» Brief
Where in the records does the word "ascending" appear? Copy each line that holds it.

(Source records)
--
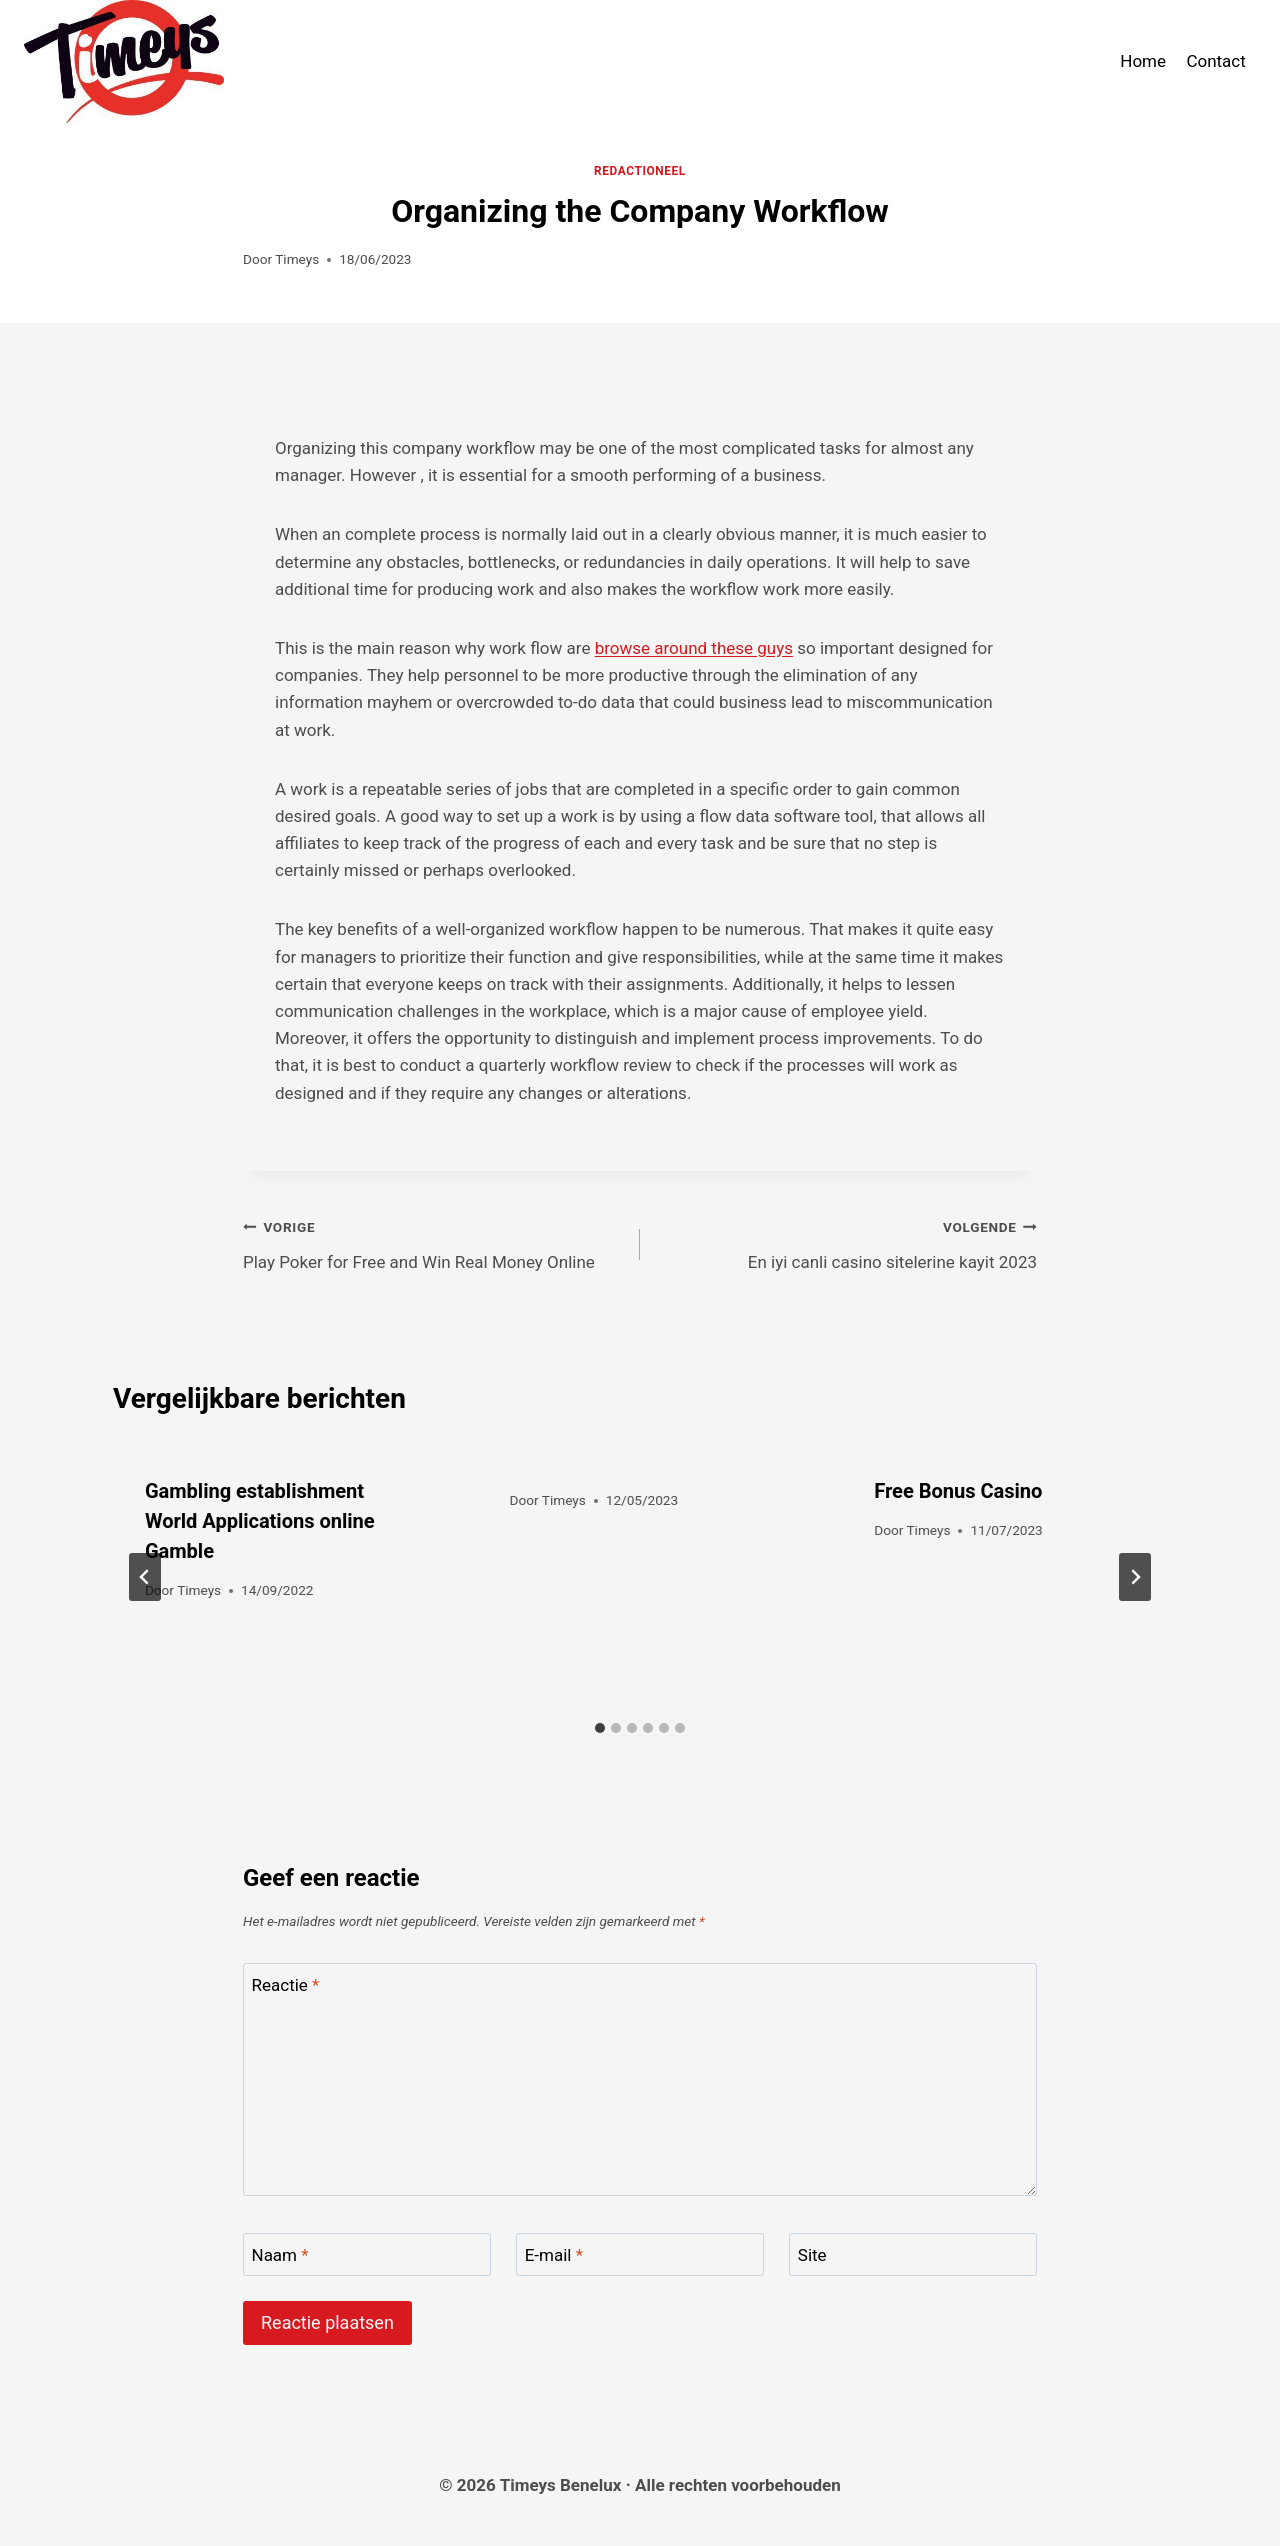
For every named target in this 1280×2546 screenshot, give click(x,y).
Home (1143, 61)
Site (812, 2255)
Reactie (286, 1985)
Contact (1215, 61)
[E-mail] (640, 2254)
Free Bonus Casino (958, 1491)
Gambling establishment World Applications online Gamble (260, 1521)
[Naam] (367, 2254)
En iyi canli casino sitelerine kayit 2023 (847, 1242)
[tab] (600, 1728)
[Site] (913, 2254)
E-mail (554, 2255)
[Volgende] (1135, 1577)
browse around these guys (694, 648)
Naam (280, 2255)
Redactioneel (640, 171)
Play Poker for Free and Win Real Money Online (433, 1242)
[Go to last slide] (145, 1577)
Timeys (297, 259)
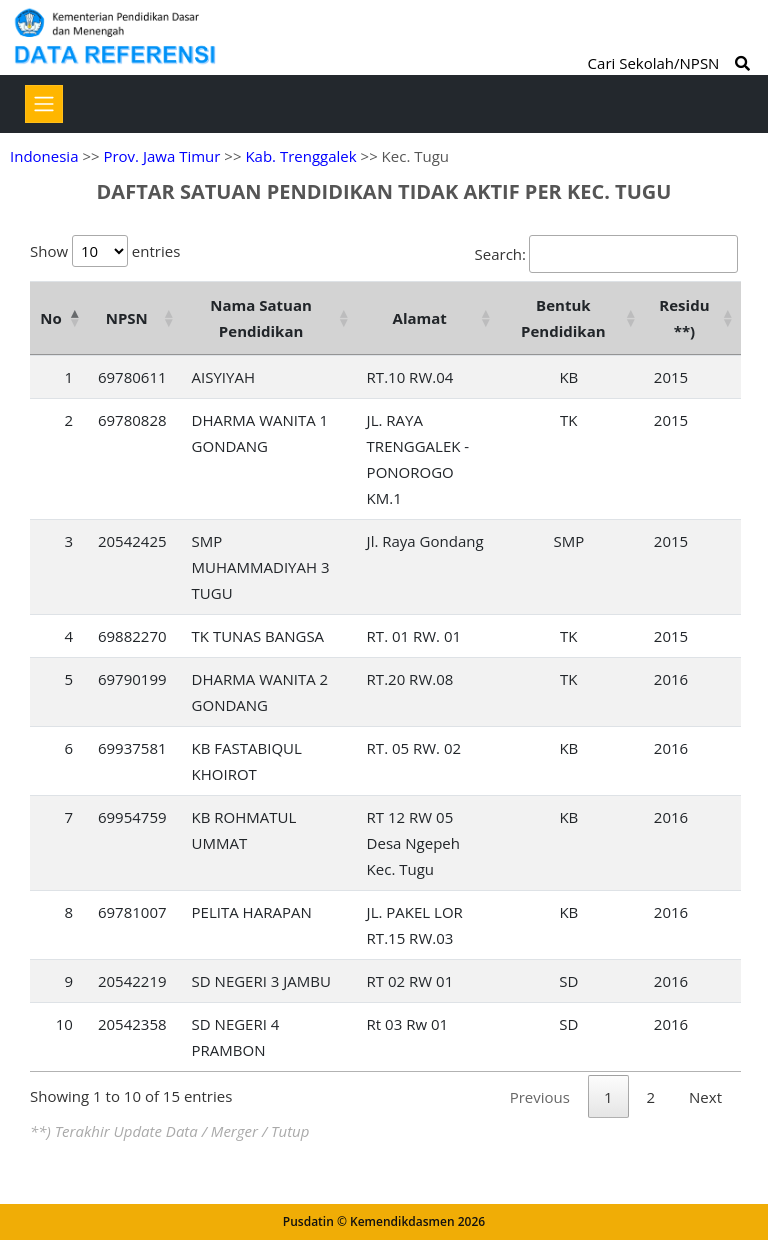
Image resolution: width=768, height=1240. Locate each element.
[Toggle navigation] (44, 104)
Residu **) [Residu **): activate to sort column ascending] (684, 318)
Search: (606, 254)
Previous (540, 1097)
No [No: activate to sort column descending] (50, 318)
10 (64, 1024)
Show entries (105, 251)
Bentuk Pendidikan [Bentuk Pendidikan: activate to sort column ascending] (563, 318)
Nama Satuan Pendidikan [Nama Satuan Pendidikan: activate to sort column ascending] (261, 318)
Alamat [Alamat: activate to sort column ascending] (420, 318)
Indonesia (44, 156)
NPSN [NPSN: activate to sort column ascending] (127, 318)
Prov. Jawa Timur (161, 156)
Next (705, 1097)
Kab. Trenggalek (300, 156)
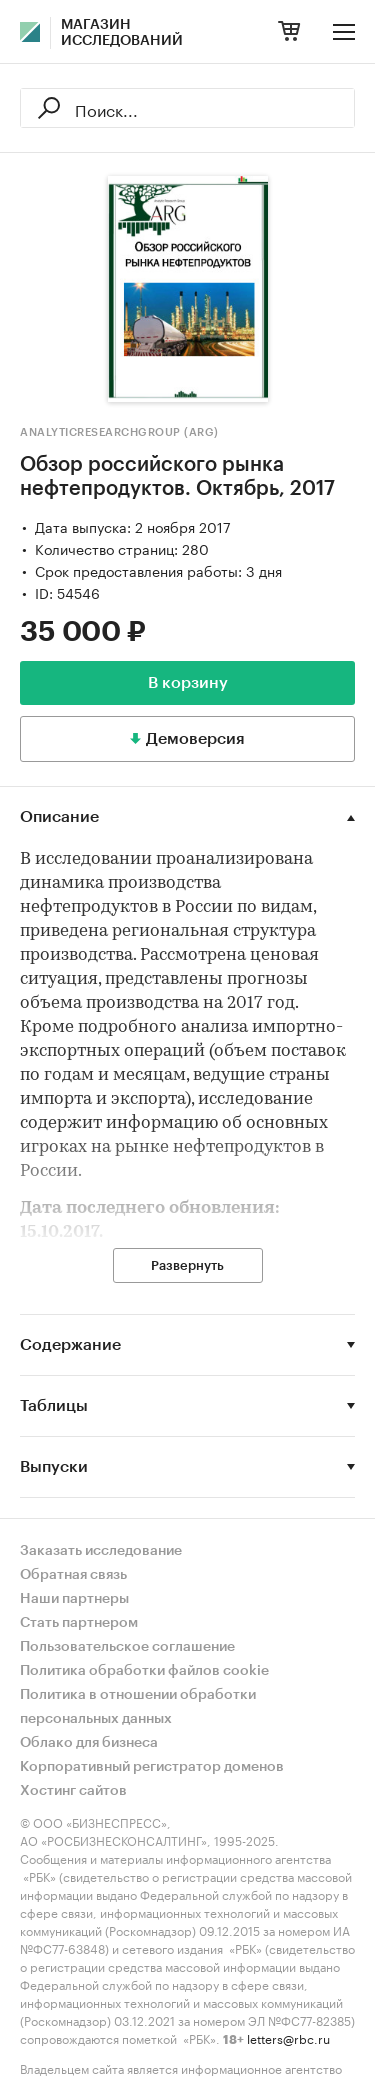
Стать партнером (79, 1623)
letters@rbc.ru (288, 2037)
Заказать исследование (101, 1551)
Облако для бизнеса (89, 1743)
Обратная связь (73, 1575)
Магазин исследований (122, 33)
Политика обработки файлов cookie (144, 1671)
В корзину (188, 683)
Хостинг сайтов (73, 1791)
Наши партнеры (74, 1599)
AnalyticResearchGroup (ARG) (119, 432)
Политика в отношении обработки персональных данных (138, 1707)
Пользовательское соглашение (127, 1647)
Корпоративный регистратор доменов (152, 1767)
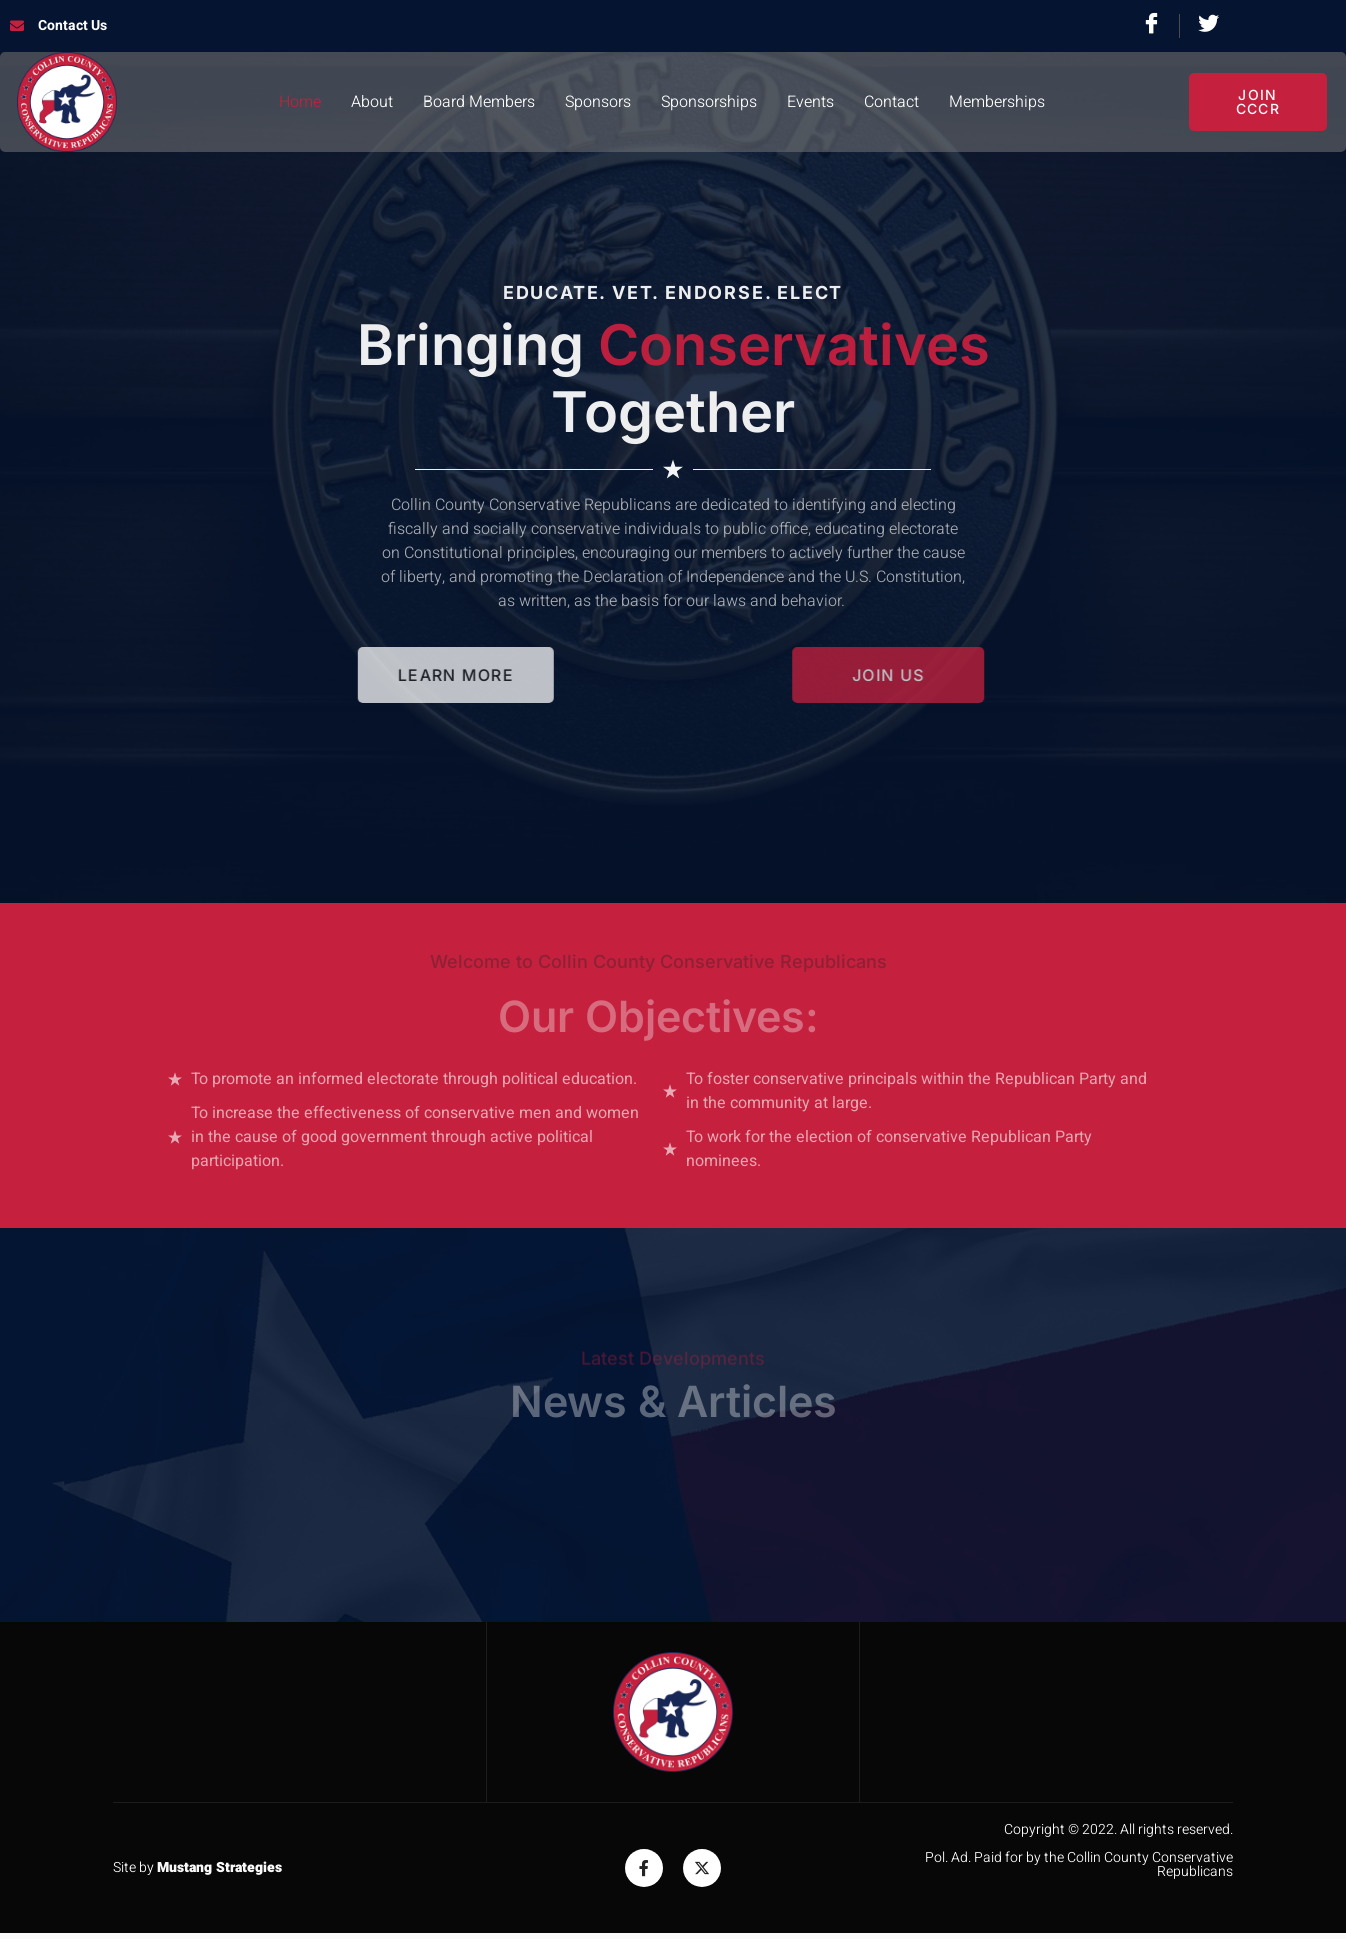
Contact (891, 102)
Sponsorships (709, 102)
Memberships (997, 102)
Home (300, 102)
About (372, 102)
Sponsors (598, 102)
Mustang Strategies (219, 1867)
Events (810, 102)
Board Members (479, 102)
--
» Solution below
Residu **) [Residu **): activate to sort column ascending] (684, 318)
Bentuk Pendidikan [Bentuk Pendidikan: activate to sort column ascending] (563, 318)
Nama Satuan Pendidikan [Nama Satuan Pendidikan: activate to sort column ascending] (261, 318)
Alamat [Alamat: activate to sort column ascending] (420, 318)
NPSN [NPSN: activate to sort column ascending] (127, 318)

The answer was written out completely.